- Exercise prompt: From the line containing "was a Monty Python reference.) I rolled with" down to the last line of the records below, restate each line word for word and leave out the rest.

- Given information:
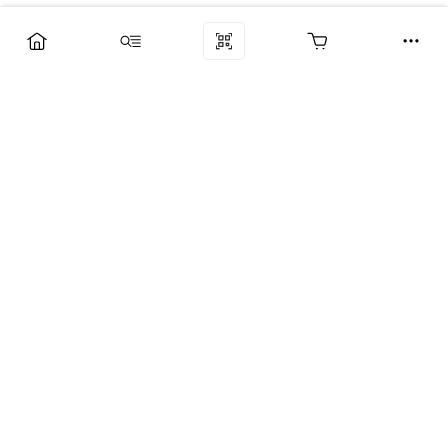
Компания
Услуги
Поддержка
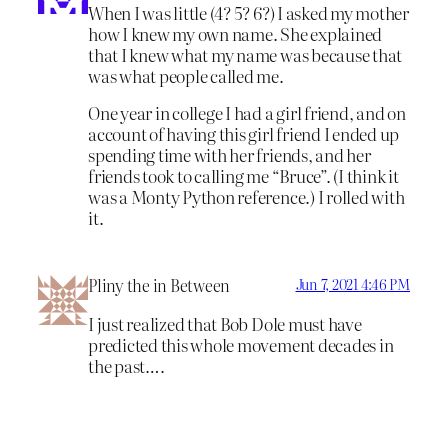
When I was little (4? 5? 6?) I asked my mother
how I knew my own name. She explained
that I knew what my name was because that
was what people called me.
One year in college I had a girl friend, and on
account of having this girl friend I ended up
spending time with her friends, and her
friends took to calling me “Bruce”. (I think it
was a Monty Python reference.) I rolled with
it.
Pliny the in Between
Jun 7, 2021 4:46 PM
I just realized that Bob Dole must have
predicted this whole movement decades in
the past….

- Result of the exercise:
was a Monty Python reference.) I rolled with
it.
Pliny the in Between
Jun 7, 2021 4:46 PM
I just realized that Bob Dole must have
predicted this whole movement decades in
the past….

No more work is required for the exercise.